Mélos est une petite île de la mer Égée. Sa localisation permettrait à qui la dirige d’agir efficacement sur le trafic maritime. C’est donc une position clef pour Athènes qui dépend des tributs versés par ses alliés (voir notre article Le système thalassocratique chez Thucydide, dans l’Histoire de la guerre du Péloponnèse). La cité a choisi de rester neutre dans la guerre qui oppose Sparte à Athènes depuis 15 ans.

Mélos ou les risques de la neutralité - L'empire athénien en 431 av. J.-C., juste avant le début de la guerre du Péloponnèse.
L’empire athénien en 431 av. J.-C., juste avant le début de la guerre du Péloponnèse. Map_athenian_empire_431_BC-fr.svg : Marsyasderivative work: Once in a Blue Moon, CC BY-SA 2.5, https://creativecommons.org/licenses/by-sa/2.5, via Wikimedia Commons

En 416 av. J.-C., les Athéniens estiment que la neutralité de cette petite cité représente un risque trop grand et décident de lui adresser un ultimatum : se soumettre à l’empire ou voir leur ville détruite. En effet, les Méliens sont aussi les colons de Sparte. Un dialogue édifiant s’engage alors entre délégués athéniens et notables méliens.

La neutralité de Mélos rejetée

Mélos propose de conserver sa neutralité. L’argument est immédiatement rejeté par les Athéniens.
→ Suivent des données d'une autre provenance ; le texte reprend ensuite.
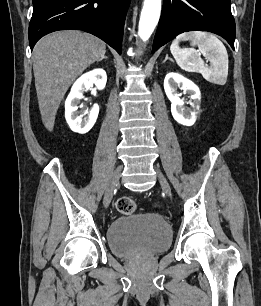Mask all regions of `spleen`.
<instances>
[{
    "mask_svg": "<svg viewBox=\"0 0 261 306\" xmlns=\"http://www.w3.org/2000/svg\"><path fill=\"white\" fill-rule=\"evenodd\" d=\"M181 41H190L192 47L181 49ZM194 46H197L198 50L194 49ZM170 50L181 69L201 73L207 81L225 85L228 76V54L215 35L204 31L184 32L172 42ZM201 54L210 62V67L205 66Z\"/></svg>",
    "mask_w": 261,
    "mask_h": 306,
    "instance_id": "obj_1",
    "label": "spleen"
}]
</instances>
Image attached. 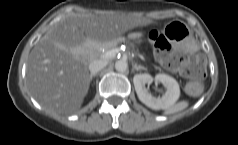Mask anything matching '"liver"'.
Returning <instances> with one entry per match:
<instances>
[{
    "label": "liver",
    "instance_id": "6515ba94",
    "mask_svg": "<svg viewBox=\"0 0 238 145\" xmlns=\"http://www.w3.org/2000/svg\"><path fill=\"white\" fill-rule=\"evenodd\" d=\"M151 23L136 14L113 11L72 14L61 19L30 52L26 76L32 95L51 112L74 113L81 107L90 84V49L85 43L90 39L109 42Z\"/></svg>",
    "mask_w": 238,
    "mask_h": 145
}]
</instances>
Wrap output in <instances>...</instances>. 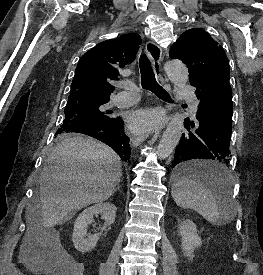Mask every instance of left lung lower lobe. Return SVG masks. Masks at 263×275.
I'll return each instance as SVG.
<instances>
[{
  "instance_id": "left-lung-lower-lobe-1",
  "label": "left lung lower lobe",
  "mask_w": 263,
  "mask_h": 275,
  "mask_svg": "<svg viewBox=\"0 0 263 275\" xmlns=\"http://www.w3.org/2000/svg\"><path fill=\"white\" fill-rule=\"evenodd\" d=\"M190 84L196 87L195 94L200 100L196 114L198 124L185 119L187 131L176 147L172 167H177L175 177L178 180L190 179L216 187L225 179L223 174L200 168L190 161L211 159L220 162V165L229 164L233 115L231 86L227 81L207 86H199L195 82Z\"/></svg>"
}]
</instances>
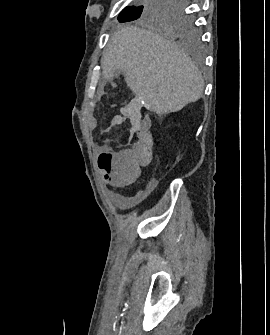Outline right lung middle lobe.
Wrapping results in <instances>:
<instances>
[{
  "label": "right lung middle lobe",
  "mask_w": 270,
  "mask_h": 335,
  "mask_svg": "<svg viewBox=\"0 0 270 335\" xmlns=\"http://www.w3.org/2000/svg\"><path fill=\"white\" fill-rule=\"evenodd\" d=\"M140 6H127L119 14V22L139 21L167 32L184 44L197 45L199 30L186 13L182 0H140Z\"/></svg>",
  "instance_id": "right-lung-middle-lobe-1"
}]
</instances>
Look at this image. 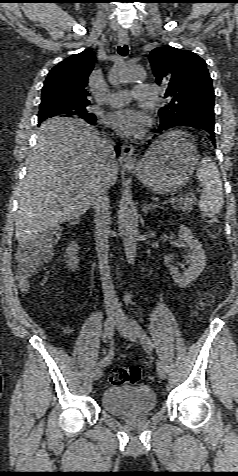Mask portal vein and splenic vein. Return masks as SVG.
<instances>
[{
    "label": "portal vein and splenic vein",
    "instance_id": "portal-vein-and-splenic-vein-1",
    "mask_svg": "<svg viewBox=\"0 0 238 476\" xmlns=\"http://www.w3.org/2000/svg\"><path fill=\"white\" fill-rule=\"evenodd\" d=\"M180 199H181V197H179V196H174V197H172V198L170 199L169 202H170V203H175V202H178Z\"/></svg>",
    "mask_w": 238,
    "mask_h": 476
}]
</instances>
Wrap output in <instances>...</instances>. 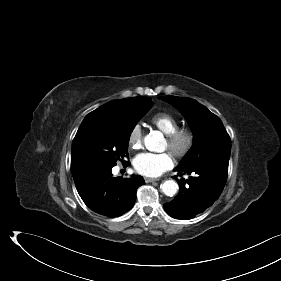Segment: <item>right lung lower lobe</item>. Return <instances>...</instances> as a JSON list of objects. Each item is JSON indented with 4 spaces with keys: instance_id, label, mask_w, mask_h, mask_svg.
<instances>
[{
    "instance_id": "obj_1",
    "label": "right lung lower lobe",
    "mask_w": 281,
    "mask_h": 281,
    "mask_svg": "<svg viewBox=\"0 0 281 281\" xmlns=\"http://www.w3.org/2000/svg\"><path fill=\"white\" fill-rule=\"evenodd\" d=\"M130 165L129 162H125ZM113 166L100 165L73 174L77 191L84 203L94 212L108 217L129 211L136 200V190L145 184L143 177H113Z\"/></svg>"
}]
</instances>
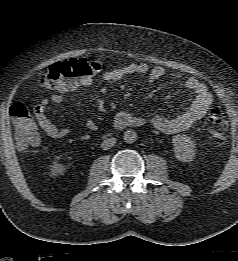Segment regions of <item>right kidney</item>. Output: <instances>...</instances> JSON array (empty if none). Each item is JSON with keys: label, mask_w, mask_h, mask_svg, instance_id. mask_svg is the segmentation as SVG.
<instances>
[{"label": "right kidney", "mask_w": 238, "mask_h": 261, "mask_svg": "<svg viewBox=\"0 0 238 261\" xmlns=\"http://www.w3.org/2000/svg\"><path fill=\"white\" fill-rule=\"evenodd\" d=\"M68 159H71L72 157H67ZM64 171H65V166L64 165H62V164H57L56 166H55V172L57 173V174H64Z\"/></svg>", "instance_id": "1"}]
</instances>
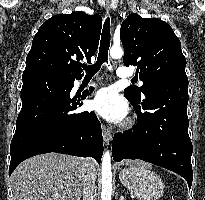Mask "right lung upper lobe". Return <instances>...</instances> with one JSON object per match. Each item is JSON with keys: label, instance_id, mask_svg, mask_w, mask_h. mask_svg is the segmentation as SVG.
I'll use <instances>...</instances> for the list:
<instances>
[{"label": "right lung upper lobe", "instance_id": "1", "mask_svg": "<svg viewBox=\"0 0 205 200\" xmlns=\"http://www.w3.org/2000/svg\"><path fill=\"white\" fill-rule=\"evenodd\" d=\"M102 18L85 12L58 14L44 22L32 41L23 75L50 73L80 79L81 61L90 62L101 33Z\"/></svg>", "mask_w": 205, "mask_h": 200}]
</instances>
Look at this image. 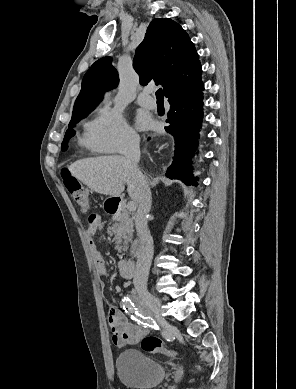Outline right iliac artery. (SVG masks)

« votre hostilité nous fait moins de tort que votre amitié : celle-ci ferait paraître aux yeux des peuples de l’empire une preuve de faiblesse, votre haine, une [preuve] de puissance ».

Athènes fonde sa puissance sur le tribut fourni par les cités soumises. Elle doit donc s’assurer de dominer les routes maritimes. Si elle accepte que Mélos demeure neutre, elle ouvre la porte aux revendications des autres peuples insulaires.

Le cœur du dialogue mélien : droit contre possible

Les délégués athéniens commencent par évacuer l’argument du droit.

« nous n’allons pas […] recourir à de grands mots, en disant que d’avoir vaincu le Mède nous donne le droit de dominer, ou que notre campagne présente vient d’une atteinte à nos droits ».

Ils comptent s’appuyer sur les rapports de force.

« Si le droit intervient dans les appréciations humaines pour inspirer un jugement lorsque les pressions (forces, NDLR) s’équivalent, le possible règle, en revanche l’action des plus forts et l’acceptation des plus faibles ».

Pour les Méliens, c’est la soumission ou la mort, quelle que soit leur position au regard du droit. « Ou bien nous l’emportons sur le plan du droit, nous refusons pour cela de céder, et c’est la guerre, ou bien […] c’est la servitude ».

Destruction de Mélos

Forts de leur droit et de l’appui divin qui l’accompagne, les Méliens choisissent de résister malgré la puissance d’Athènes. Ils comptent sur Sparte pour leur venir en aide.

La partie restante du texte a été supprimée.